CLEVELAND — Around the corner from my childhood home, Anjenette Whitted is changing the way my community helps one another.
"We face a lot of challenges," she explained. "We face a lot of things that other communities don't."
Whitted saw that her neighbors in Glenville were struggling. The neighborhood is a food desert—with only one grocery store nearby. So, she decided to take action to help others easily access food.
"My grandson and some other little children, we started by recycling some cans," she remembered. "Our first meal, we fed 198 on a Sunday."
That was the start of pop-up events that Whitted came to call "Helping Hands." By opening up her front yard to the community, she provided free food resources to people in need.
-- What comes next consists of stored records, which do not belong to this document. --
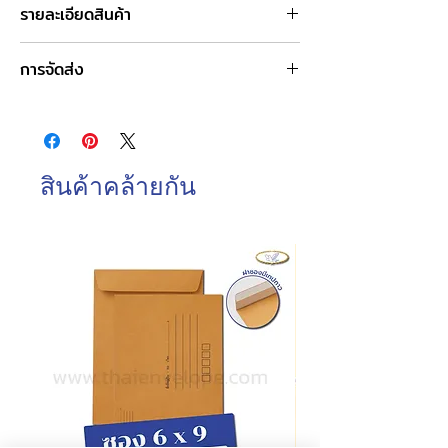
รายละเอียดสินค้า
ชื่อสินค้า : ซองยุโรป สีพาสเทล
การจัดส่ง
ขนาดซอง : 5.25 x 7.25 นิ้ว
ชนิดฝา : ฝาสามเหลี่ยม
วันและเวลาทำการของบริษัท
ชนิดกระดาษ : กระดาษปอนด์
จันทร์-เสาร์ : 8.00-17.00 น.
ความหนา : 100 แกรม
วันอาทิตย์ : ปิดทำการ
การบรรจุ : 450 ซอง/กล่อง
วันหยุดนักขัตฤกษ์ : ปิดทำการ
สินค้าคล้ายกัน
วันและเวลาในการจัดส่งสินค้า
ทำการจัดส่งสินค้าทุกวันทำการ โดยการสั่งซื้อ
ก่อนเวลา 10.00 น. สามารถจัดส่งภายในวัน
เดียวกัน
การสั่งซื้อหลังเวลา 10.00น.
จัดส่งภายในวัน
ทำการถัดไป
Her house soon became a beacon throughout the Glenville neighborhood, but as her pantry grew, the world's problems did as well.
"When COVID came, it was a greater need," she said. "Then I'm like, 'God, what I do now?' But you have a passion for something, and he provides the way to get it. I get it."
"A lot of times, a lot of people in the community are really shocked that she's giving stuff away for free," one of Helping Hands' volunteers added. "A lot of times we have to say, 'Yes, it's nothing.'"
Through kind neighbors and donations, Whitted has been able to continue helping hands bi-weekly. This one-woman effort from her own time, money and dedication is a labor of love, and as she prays for a physical space to expand her mission, one thing we all can be certain of is the space that she fills in the hearts of her neighbors.
"It isn't without difficulty, but if I want to stop, I couldn't stop," she said. God made sure I didn't stop, because he provided a way."